* _ACTION ITEM_
Leave the pictures out and repeat the rest of the data below exactly.

::: GIVEN ENTRIES

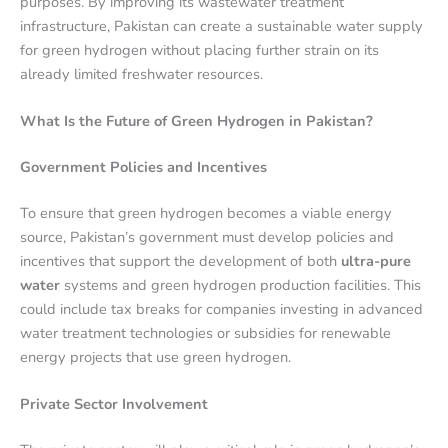
purposes. By improving its wastewater treatment
infrastructure, Pakistan can create a sustainable water supply
for green hydrogen without placing further strain on its
already limited freshwater resources.
What Is the Future of Green Hydrogen in Pakistan?
Government Policies and Incentives
To ensure that green hydrogen becomes a viable energy
source, Pakistan’s government must develop policies and
incentives that support the development of both
ultra-pure
water
systems and green hydrogen production facilities. This
could include tax breaks for companies investing in advanced
water treatment technologies or subsidies for renewable
energy projects that use green hydrogen.
Private Sector Involvement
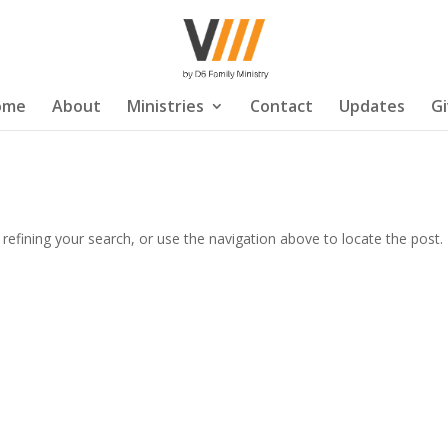
ome
About
Ministries
Contact
Updates
G
efining your search, or use the navigation above to locate the post.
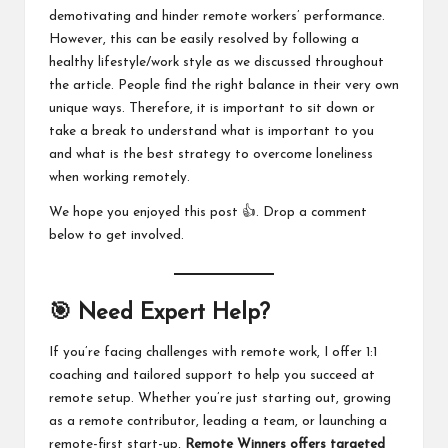
demotivating and hinder remote workers’ performance.
However, this can be easily resolved by following a
healthy lifestyle/work style as we discussed throughout
the article. People find the right balance in their very own
unique ways. Therefore, it is important to sit down or
take a break to understand what is important to you
and what is the best strategy to overcome loneliness
when working remotely.
We hope you enjoyed this post 👍. Drop a comment
below to get involved.
🎯 Need Expert Help?
If you’re facing challenges with remote work, I offer 1:1
coaching and tailored support to help you succeed at
remote setup. Whether you’re just starting out, growing
as a remote contributor, leading a team, or launching a
remote-first start-up,
Remote Winners offers
targeted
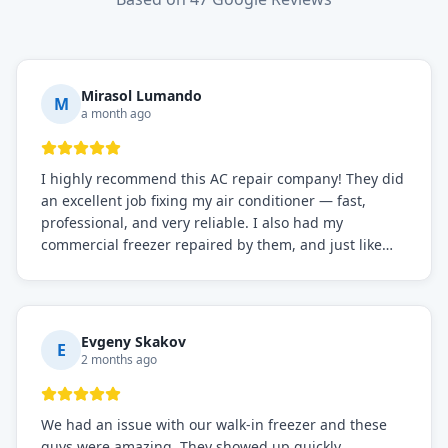
Mirasol Lumando
M
a month ago
I highly recommend this AC repair company! They did
an excellent job fixing my air conditioner — fast,
professional, and very reliable. I also had my
commercial freezer repaired by them, and just like
before, the service was top-notch. Their team really
knows what they're doing, and they always make sure
everything is working perfectly before they leave.
Definitely the best repair service I've worked with!
Evgeny Skakov
E
2 months ago
We had an issue with our walk-in freezer and these
guys were amazing. They showed up quickly,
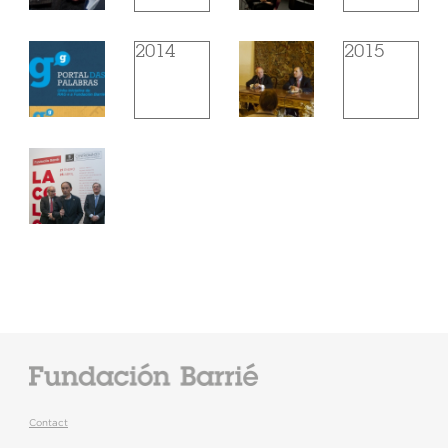
2014
2015
Contact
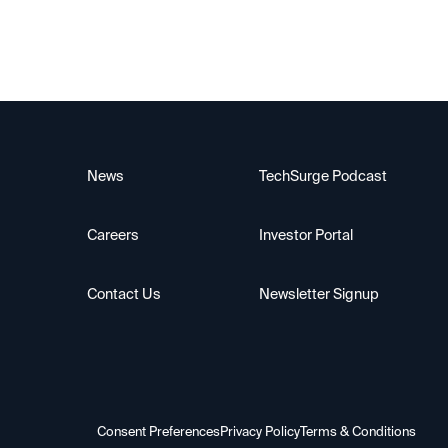
News
TechSurge Podcast
Careers
Investor Portal
Contact Us
Newsletter Signup
Consent Preferences
Privacy Policy
Terms & Conditions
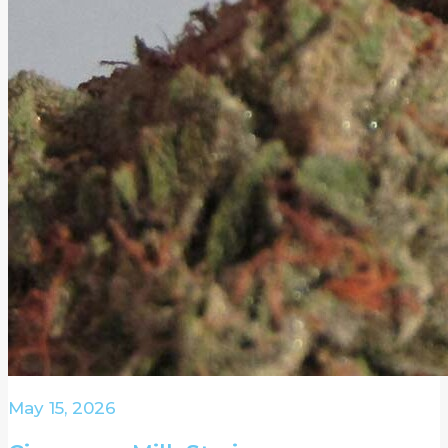
May 15, 2026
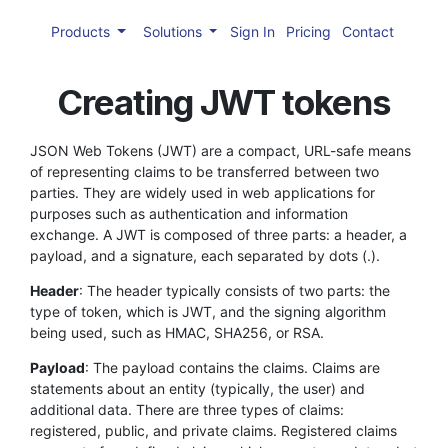
Products
Solutions
Sign In
Pricing
Contact
Creating JWT tokens
JSON Web Tokens (JWT) are a compact, URL-safe means
of representing claims to be transferred between two
parties. They are widely used in web applications for
purposes such as authentication and information
exchange. A JWT is composed of three parts: a header, a
payload, and a signature, each separated by dots (.).
Header
: The header typically consists of two parts: the
type of token, which is JWT, and the signing algorithm
being used, such as HMAC, SHA256, or RSA.
Payload
: The payload contains the claims. Claims are
statements about an entity (typically, the user) and
additional data. There are three types of claims:
registered, public, and private claims. Registered claims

::::::

* _ANSWER SECTION_
purposes. By improving its wastewater treatment
infrastructure, Pakistan can create a sustainable water supply
for green hydrogen without placing further strain on its
already limited freshwater resources.
What Is the Future of Green Hydrogen in Pakistan?
Government Policies and Incentives
To ensure that green hydrogen becomes a viable energy
source, Pakistan’s government must develop policies and
incentives that support the development of both
ultra-pure
water
systems and green hydrogen production facilities. This
could include tax breaks for companies investing in advanced
water treatment technologies or subsidies for renewable
energy projects that use green hydrogen.
Private Sector Involvement
ome
About
Ministries
Contact
Updates
G
efining your search, or use the navigation above to locate the post.
demotivating and hinder remote workers’ performance.
However, this can be easily resolved by following a
healthy lifestyle/work style as we discussed throughout
the article. People find the right balance in their very own
unique ways. Therefore, it is important to sit down or
take a break to understand what is important to you
and what is the best strategy to overcome loneliness
when working remotely.
We hope you enjoyed this post 👍. Drop a comment
below to get involved.
🎯 Need Expert Help?
If you’re facing challenges with remote work, I offer 1:1
coaching and tailored support to help you succeed at
remote setup. Whether you’re just starting out, growing
as a remote contributor, leading a team, or launching a
remote-first start-up,
Remote Winners offers
targeted
Mirasol Lumando
M
a month ago
I highly recommend this AC repair company! They did
an excellent job fixing my air conditioner — fast,
professional, and very reliable. I also had my
commercial freezer repaired by them, and just like
before, the service was top-notch. Their team really
knows what they're doing, and they always make sure
everything is working perfectly before they leave.
Definitely the best repair service I've worked with!
Evgeny Skakov
E
2 months ago
We had an issue with our walk-in freezer and these
guys were amazing. They showed up quickly,
2014
2015
Contact
News
TechSurge Podcast
Careers
Investor Portal
Contact Us
Newsletter Signup
Consent Preferences
Privacy Policy
Terms & Conditions
May 15, 2026
Products
Solutions
Sign In
Pricing
Contact
Creating JWT tokens
JSON Web Tokens (JWT) are a compact, URL-safe means
of representing claims to be transferred between two
parties. They are widely used in web applications for
purposes such as authentication and information
exchange. A JWT is composed of three parts: a header, a
payload, and a signature, each separated by dots (.).
Header
: The header typically consists of two parts: the
type of token, which is JWT, and the signing algorithm
being used, such as HMAC, SHA256, or RSA.
Payload
: The payload contains the claims. Claims are
statements about an entity (typically, the user) and
additional data. There are three types of claims:
registered, public, and private claims. Registered claims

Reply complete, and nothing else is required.